What would be a good data structure in Java to hold millisecond price data?
About 1.000.000 elementsor more in the container.
What is the specific container (vector, array, hash, etc) specifically designed to to hold a lot of data.
I do not intend to filter or sort the data but I do need the ability to assign a key (possibly a tie stamp) to get the corresponding price.
If you need to assign a value (price) to a key (price), you should use a collection implementing the Map interface: TreeMap, HashMap, Hashtable or LinkedHashMap. You can find an overview of the collections here.
If a key can have more than one value, you will need a Multimap, i.e. a map where the value is a collection (see an example here).
Assuming it is not the case, I'd suggest to use a TreeMap, i.e. a map where keys are sorted. Here is an example:
Map<Long, Double> priceHistory = new TreeMap<>();
ZonedDateTime zdt1 = ZonedDateTime.now();
ZonedDateTime zdt2 = ZonedDateTime.of(
LocalDate.of(2015,9,26),
LocalTime.of(11,10,9),
ZoneId.systemDefault());
priceHistory.put(zdt1.toInstant().toEpochMilli(), 10.5);
priceHistory.put(zdt2.toInstant().toEpochMilli(), 11.5);
It should not be a problem to hold 1 million elements and it should be fast to get the price for a given time stamp.
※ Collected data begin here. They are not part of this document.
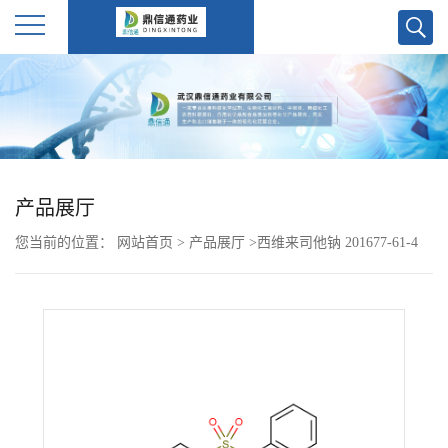
公
司
首
产品展厅
页
您当前的位置：
网站首页
>
产品展厅
>
西维来司他钠 201677-61-4
公
Sivelestat sodium
司
介
绍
You probably don't really need millisecond precision, you just need to be able to get something for any given millisecond. Guava's RangeMap is great for this, you can construct a RangeMap<LocalDateTime, Price> and populate it with a value per second (for instance) with Range.closedOpen(second, second.plusSeconds(1)) as the key. You can then call .get() on an arbitrary LocalDateTime and it will return the value associated with the Range containing that time. You get arbitrary lookup precision but only use as much storage as you care to.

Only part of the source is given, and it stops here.